● **Task to complete**
There are pictures in the records below; leave them out and set down exactly the lines from the one holding "populaarikulttuurissa saattaa vaikuttaa" through the one holding "Zusammenfassend lässt sich".

● **Data supplied**
━━━━━━━━━━━━━━━━
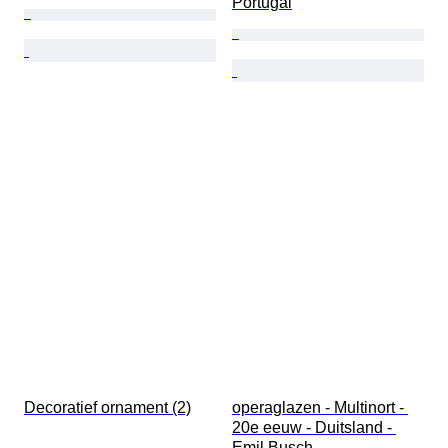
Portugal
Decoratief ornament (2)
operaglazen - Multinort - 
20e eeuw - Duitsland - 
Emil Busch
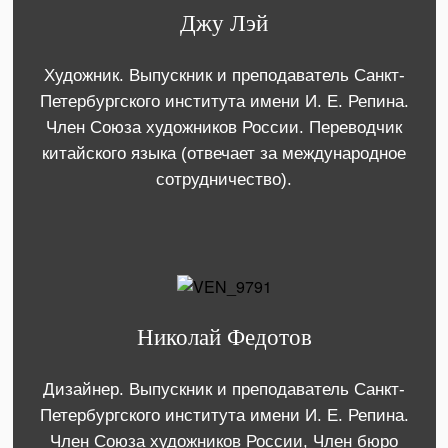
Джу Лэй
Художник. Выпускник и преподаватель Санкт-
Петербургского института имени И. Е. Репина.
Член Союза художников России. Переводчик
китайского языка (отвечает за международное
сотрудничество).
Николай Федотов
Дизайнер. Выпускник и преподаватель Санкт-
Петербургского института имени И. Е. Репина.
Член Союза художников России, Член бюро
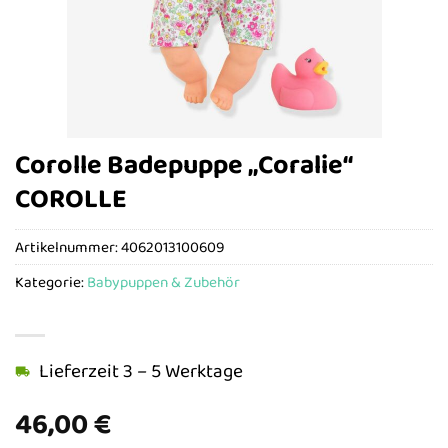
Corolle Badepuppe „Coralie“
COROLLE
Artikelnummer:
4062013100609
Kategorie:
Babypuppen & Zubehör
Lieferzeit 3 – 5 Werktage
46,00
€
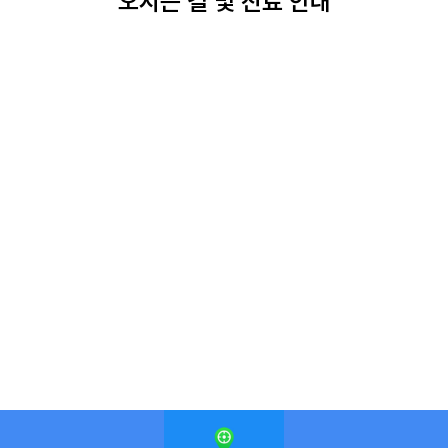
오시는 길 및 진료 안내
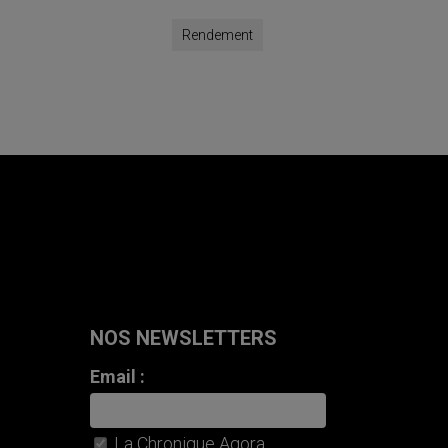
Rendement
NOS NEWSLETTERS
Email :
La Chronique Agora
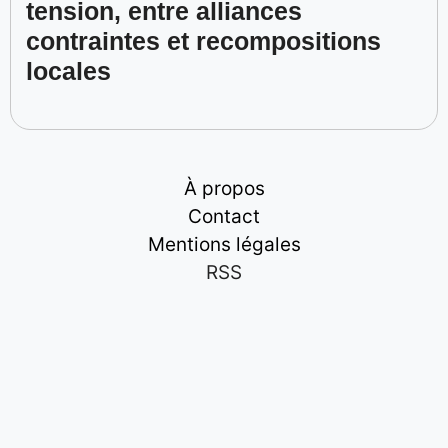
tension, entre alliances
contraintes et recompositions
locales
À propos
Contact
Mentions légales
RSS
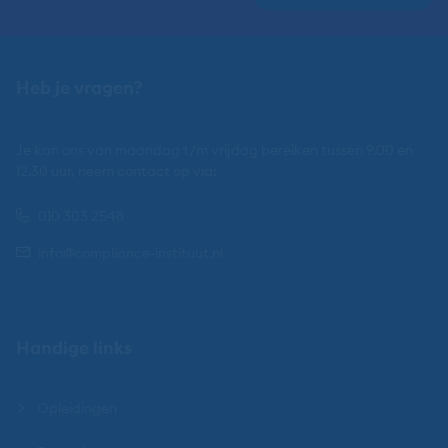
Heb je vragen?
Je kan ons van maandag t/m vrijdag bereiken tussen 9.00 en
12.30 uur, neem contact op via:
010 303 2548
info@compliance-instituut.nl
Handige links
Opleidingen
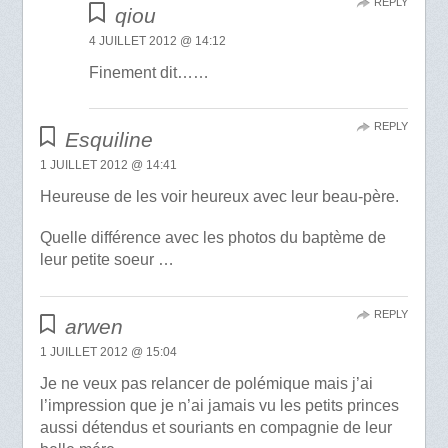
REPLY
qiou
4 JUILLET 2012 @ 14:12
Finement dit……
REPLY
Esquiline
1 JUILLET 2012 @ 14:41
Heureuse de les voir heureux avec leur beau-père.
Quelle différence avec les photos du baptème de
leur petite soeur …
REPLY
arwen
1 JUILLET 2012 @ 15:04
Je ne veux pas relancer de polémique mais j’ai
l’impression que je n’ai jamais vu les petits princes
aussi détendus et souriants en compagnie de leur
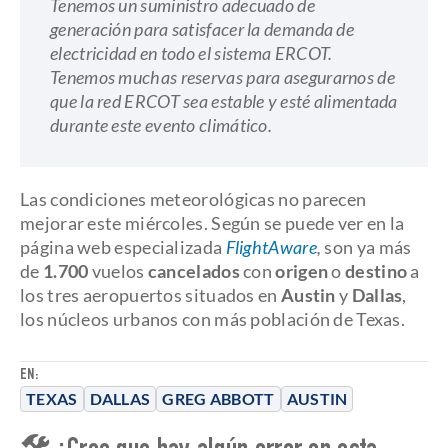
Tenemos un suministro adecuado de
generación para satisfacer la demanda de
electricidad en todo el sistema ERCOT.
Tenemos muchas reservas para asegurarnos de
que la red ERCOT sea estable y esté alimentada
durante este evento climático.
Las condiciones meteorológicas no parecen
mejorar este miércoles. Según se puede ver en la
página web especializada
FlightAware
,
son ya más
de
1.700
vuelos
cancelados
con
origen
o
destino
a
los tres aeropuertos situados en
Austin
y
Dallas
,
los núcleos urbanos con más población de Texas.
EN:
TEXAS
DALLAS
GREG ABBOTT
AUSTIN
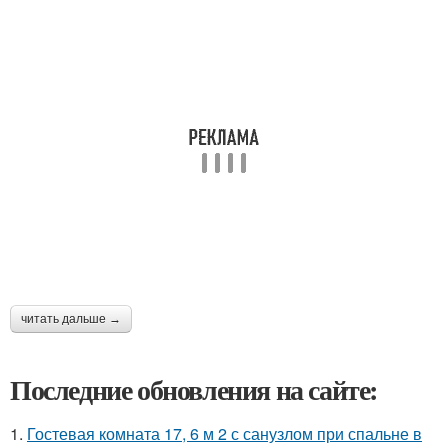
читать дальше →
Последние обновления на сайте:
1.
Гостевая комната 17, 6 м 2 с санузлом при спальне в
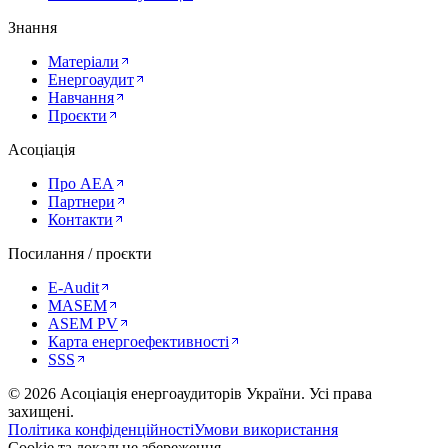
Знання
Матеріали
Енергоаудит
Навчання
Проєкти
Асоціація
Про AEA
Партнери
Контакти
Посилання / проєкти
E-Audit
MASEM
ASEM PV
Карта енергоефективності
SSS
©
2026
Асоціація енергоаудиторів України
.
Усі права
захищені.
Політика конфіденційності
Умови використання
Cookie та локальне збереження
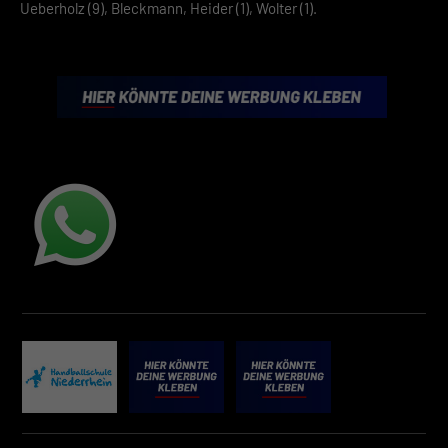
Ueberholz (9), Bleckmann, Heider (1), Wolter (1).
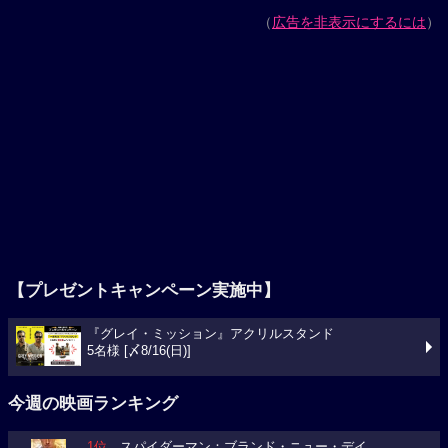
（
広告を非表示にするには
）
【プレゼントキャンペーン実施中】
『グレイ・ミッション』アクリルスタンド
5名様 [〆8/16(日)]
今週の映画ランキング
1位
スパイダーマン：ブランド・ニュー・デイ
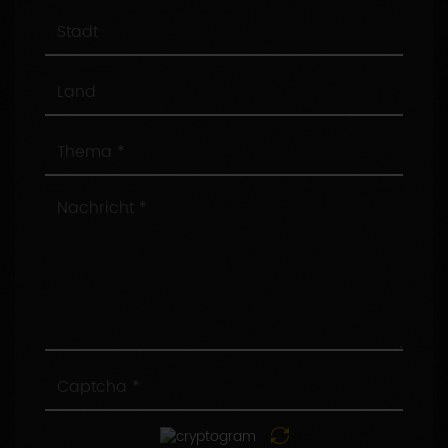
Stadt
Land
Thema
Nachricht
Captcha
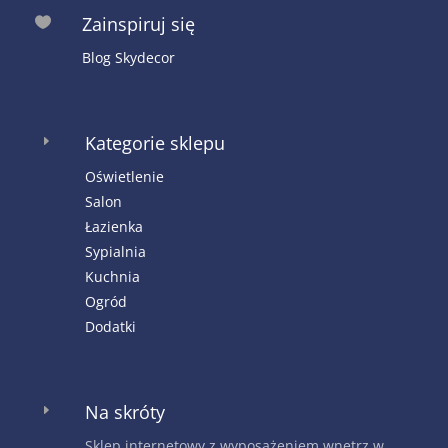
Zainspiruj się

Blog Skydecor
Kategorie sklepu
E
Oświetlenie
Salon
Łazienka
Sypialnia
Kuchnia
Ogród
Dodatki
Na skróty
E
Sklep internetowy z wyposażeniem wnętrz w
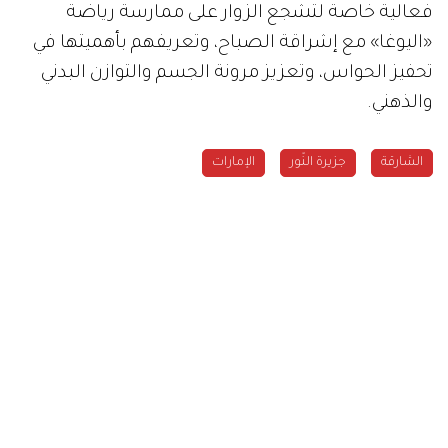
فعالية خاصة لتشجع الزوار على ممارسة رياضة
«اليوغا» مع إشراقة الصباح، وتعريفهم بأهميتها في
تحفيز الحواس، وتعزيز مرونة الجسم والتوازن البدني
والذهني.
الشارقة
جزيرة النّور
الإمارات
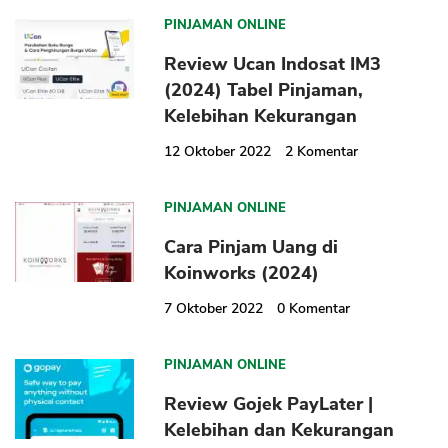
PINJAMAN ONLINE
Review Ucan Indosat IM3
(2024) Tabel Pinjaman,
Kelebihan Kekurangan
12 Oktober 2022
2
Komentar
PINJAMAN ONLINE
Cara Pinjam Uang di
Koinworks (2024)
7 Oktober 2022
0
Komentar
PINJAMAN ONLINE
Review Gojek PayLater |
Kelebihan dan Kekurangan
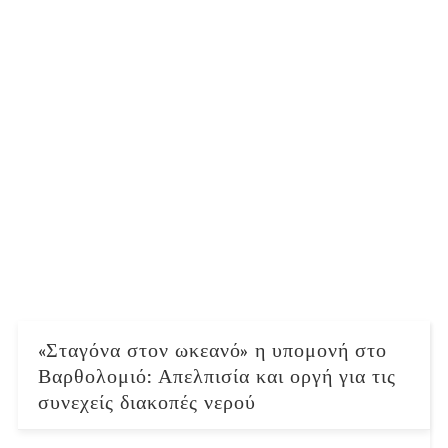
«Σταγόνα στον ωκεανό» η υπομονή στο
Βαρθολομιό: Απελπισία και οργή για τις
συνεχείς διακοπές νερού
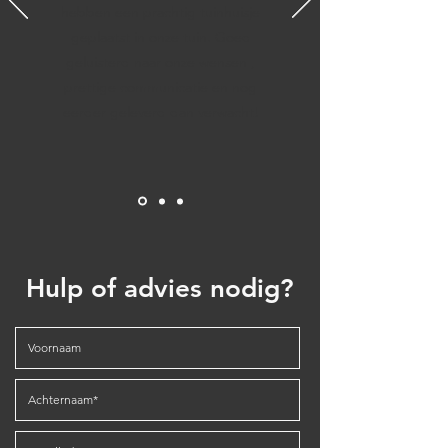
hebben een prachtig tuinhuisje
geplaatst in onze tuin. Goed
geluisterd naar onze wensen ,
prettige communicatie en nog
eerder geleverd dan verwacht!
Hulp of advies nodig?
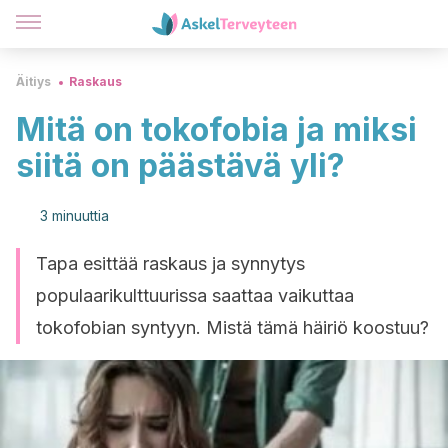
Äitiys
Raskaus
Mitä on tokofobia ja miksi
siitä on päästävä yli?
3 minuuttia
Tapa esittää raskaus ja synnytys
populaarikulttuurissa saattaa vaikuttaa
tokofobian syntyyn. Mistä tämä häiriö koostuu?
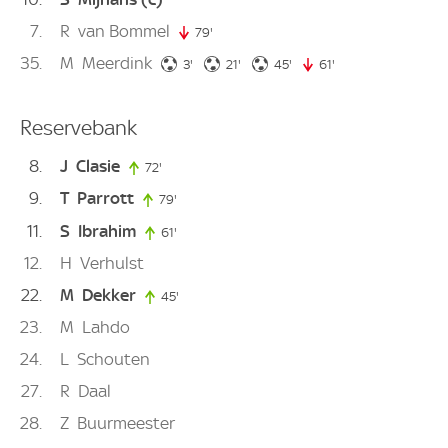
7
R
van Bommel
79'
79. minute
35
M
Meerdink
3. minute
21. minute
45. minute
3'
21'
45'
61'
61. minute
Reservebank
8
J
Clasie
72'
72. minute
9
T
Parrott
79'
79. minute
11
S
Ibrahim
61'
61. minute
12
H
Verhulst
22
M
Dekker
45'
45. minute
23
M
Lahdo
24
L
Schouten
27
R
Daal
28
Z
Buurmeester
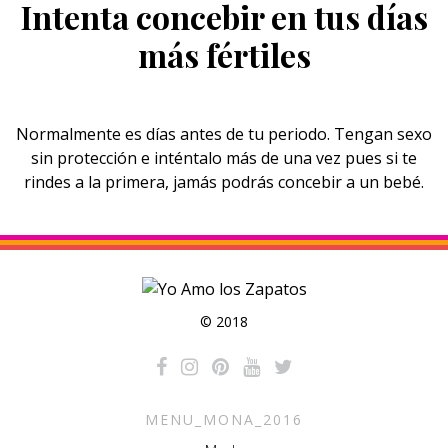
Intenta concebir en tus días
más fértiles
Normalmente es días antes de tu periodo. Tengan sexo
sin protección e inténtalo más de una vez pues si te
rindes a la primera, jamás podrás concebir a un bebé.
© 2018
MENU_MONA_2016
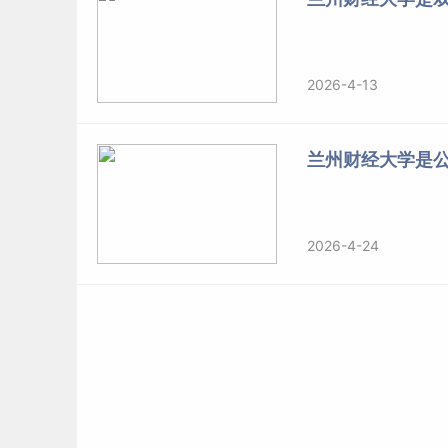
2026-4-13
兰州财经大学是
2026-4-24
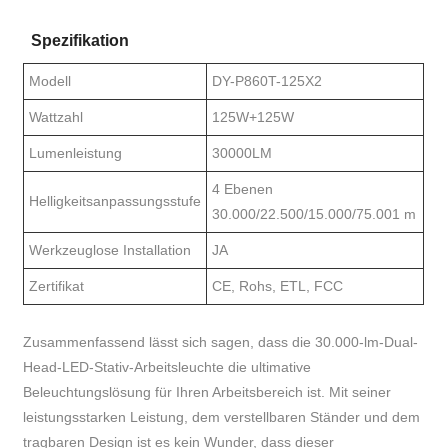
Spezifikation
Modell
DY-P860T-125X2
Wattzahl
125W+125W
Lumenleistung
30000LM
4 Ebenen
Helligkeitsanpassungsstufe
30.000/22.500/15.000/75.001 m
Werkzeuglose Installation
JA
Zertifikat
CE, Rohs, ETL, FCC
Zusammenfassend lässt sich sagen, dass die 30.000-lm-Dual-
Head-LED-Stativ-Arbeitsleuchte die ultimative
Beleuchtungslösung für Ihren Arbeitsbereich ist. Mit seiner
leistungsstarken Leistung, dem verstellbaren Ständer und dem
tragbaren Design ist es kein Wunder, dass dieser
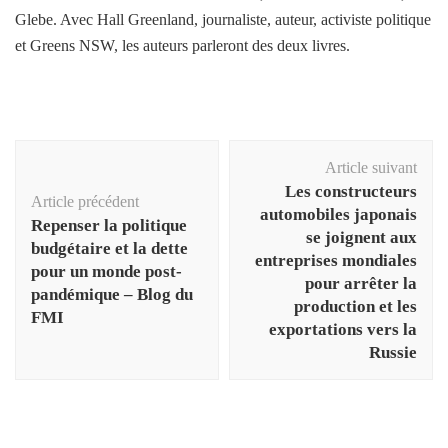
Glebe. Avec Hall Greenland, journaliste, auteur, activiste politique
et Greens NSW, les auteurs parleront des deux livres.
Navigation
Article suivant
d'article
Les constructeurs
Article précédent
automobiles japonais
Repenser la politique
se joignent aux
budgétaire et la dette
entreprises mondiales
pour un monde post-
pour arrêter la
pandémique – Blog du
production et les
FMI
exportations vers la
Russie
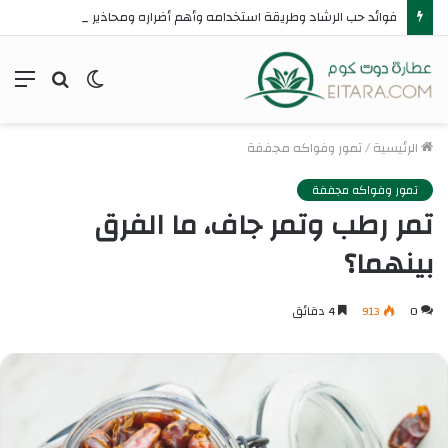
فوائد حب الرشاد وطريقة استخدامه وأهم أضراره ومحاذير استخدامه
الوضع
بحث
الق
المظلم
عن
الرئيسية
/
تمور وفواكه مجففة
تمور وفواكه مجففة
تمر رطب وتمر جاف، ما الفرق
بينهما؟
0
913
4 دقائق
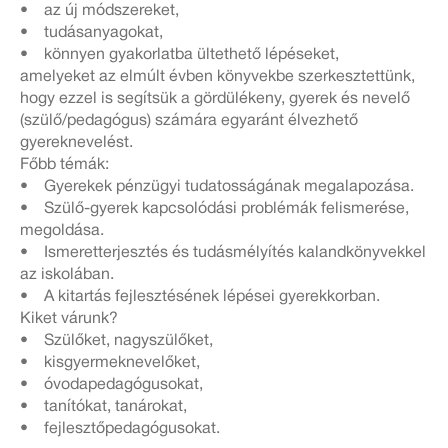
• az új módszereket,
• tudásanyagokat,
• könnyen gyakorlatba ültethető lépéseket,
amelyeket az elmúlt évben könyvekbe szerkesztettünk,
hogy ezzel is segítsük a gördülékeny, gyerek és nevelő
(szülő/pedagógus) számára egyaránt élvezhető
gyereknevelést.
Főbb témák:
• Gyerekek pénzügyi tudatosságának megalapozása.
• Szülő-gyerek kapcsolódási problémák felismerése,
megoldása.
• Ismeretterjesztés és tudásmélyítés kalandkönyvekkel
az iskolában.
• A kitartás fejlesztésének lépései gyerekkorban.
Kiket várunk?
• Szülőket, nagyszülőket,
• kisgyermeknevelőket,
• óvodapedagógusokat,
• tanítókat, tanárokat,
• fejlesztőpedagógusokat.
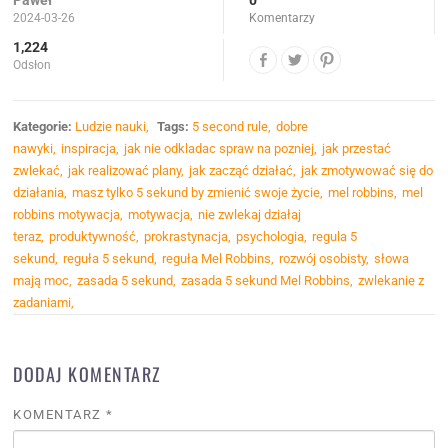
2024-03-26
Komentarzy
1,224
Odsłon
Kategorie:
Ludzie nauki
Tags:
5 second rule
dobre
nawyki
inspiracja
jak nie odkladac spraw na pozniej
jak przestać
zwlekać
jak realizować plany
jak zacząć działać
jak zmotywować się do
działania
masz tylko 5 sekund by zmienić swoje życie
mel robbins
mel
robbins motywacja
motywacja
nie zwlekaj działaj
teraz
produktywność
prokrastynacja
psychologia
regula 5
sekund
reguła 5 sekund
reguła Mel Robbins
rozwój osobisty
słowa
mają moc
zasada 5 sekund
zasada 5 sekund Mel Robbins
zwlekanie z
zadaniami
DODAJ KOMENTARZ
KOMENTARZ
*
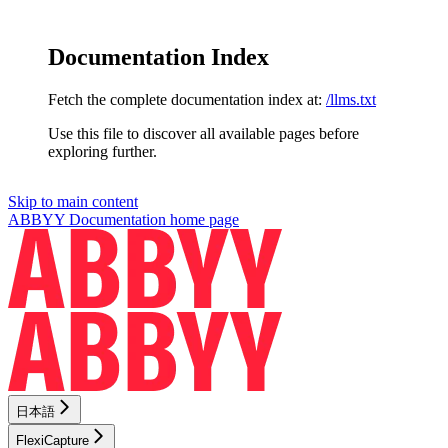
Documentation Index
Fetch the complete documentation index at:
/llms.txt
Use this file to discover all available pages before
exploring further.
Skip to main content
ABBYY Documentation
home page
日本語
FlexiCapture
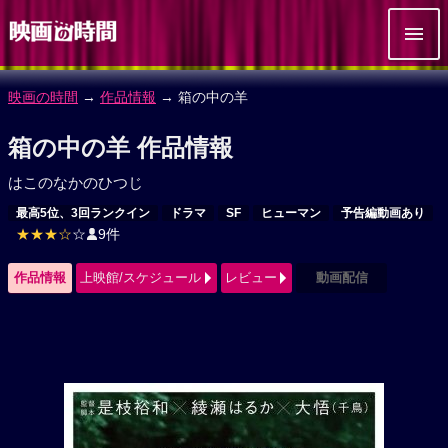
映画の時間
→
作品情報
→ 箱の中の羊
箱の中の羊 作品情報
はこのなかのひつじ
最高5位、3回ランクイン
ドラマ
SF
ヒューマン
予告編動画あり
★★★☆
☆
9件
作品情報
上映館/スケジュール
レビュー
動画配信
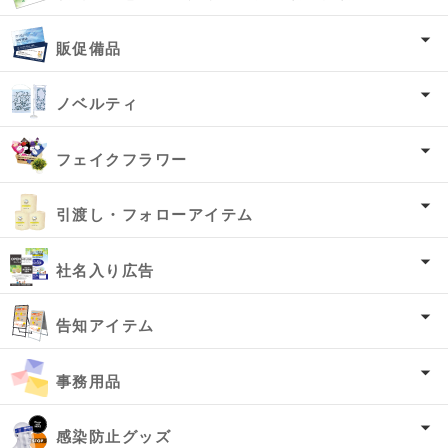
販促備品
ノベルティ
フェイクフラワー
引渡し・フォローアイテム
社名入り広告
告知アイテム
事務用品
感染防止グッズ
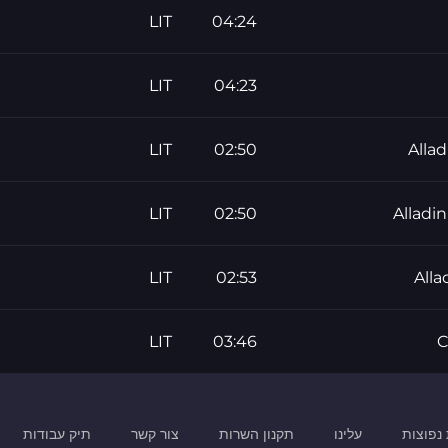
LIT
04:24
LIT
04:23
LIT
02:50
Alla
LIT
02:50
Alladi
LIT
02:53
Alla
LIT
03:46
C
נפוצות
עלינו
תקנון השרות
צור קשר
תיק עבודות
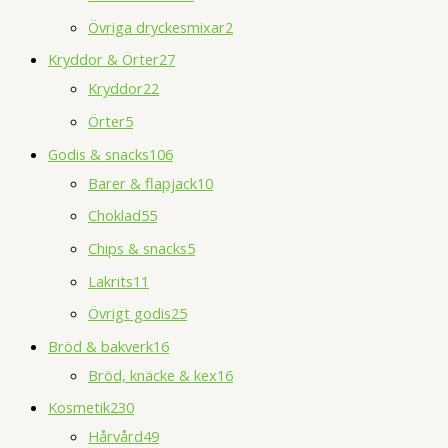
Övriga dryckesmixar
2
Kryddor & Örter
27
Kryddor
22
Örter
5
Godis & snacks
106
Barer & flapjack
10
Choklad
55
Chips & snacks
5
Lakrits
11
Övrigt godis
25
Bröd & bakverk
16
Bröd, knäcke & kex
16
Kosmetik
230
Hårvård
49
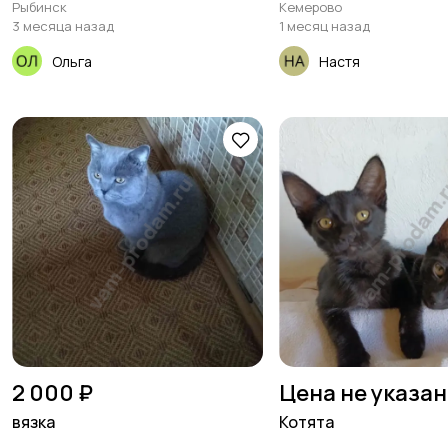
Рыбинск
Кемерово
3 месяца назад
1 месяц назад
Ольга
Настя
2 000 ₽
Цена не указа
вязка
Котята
━━━━━━━━━━━━━━━━
● **Written response**
populaarikulttuurissa saattaa vaikuttaa
tokofobian syntyyn. Mistä tämä häiriö koostuu?
7
R
van Bommel
79'
79. minute
35
M
Meerdink
3. minute
21. minute
45. minute
3'
21'
45'
61'
61. minute
Reservebank
8
J
Clasie
72'
72. minute
9
T
Parrott
79'
79. minute
11
S
Ibrahim
61'
61. minute
12
H
Verhulst
22
M
Dekker
45'
45. minute
23
M
Lahdo
24
L
Schouten
27
R
Daal
28
Z
Buurmeester
Intenta concebir en tus días
más fértiles
Normalmente es días antes de tu periodo. Tengan sexo
sin protección e inténtalo más de una vez pues si te
rindes a la primera, jamás podrás concebir a un bebé.
© 2018
MENU_MONA_2016
2026-4-13
兰州财经大学是
2026-4-24
Spezifikation
Modell
DY-P860T-125X2
Wattzahl
125W+125W
Lumenleistung
30000LM
4 Ebenen
Helligkeitsanpassungsstufe
30.000/22.500/15.000/75.001 m
Werkzeuglose Installation
JA
Zertifikat
CE, Rohs, ETL, FCC
Zusammenfassend lässt sich sagen, dass die 30.000-lm-Dual-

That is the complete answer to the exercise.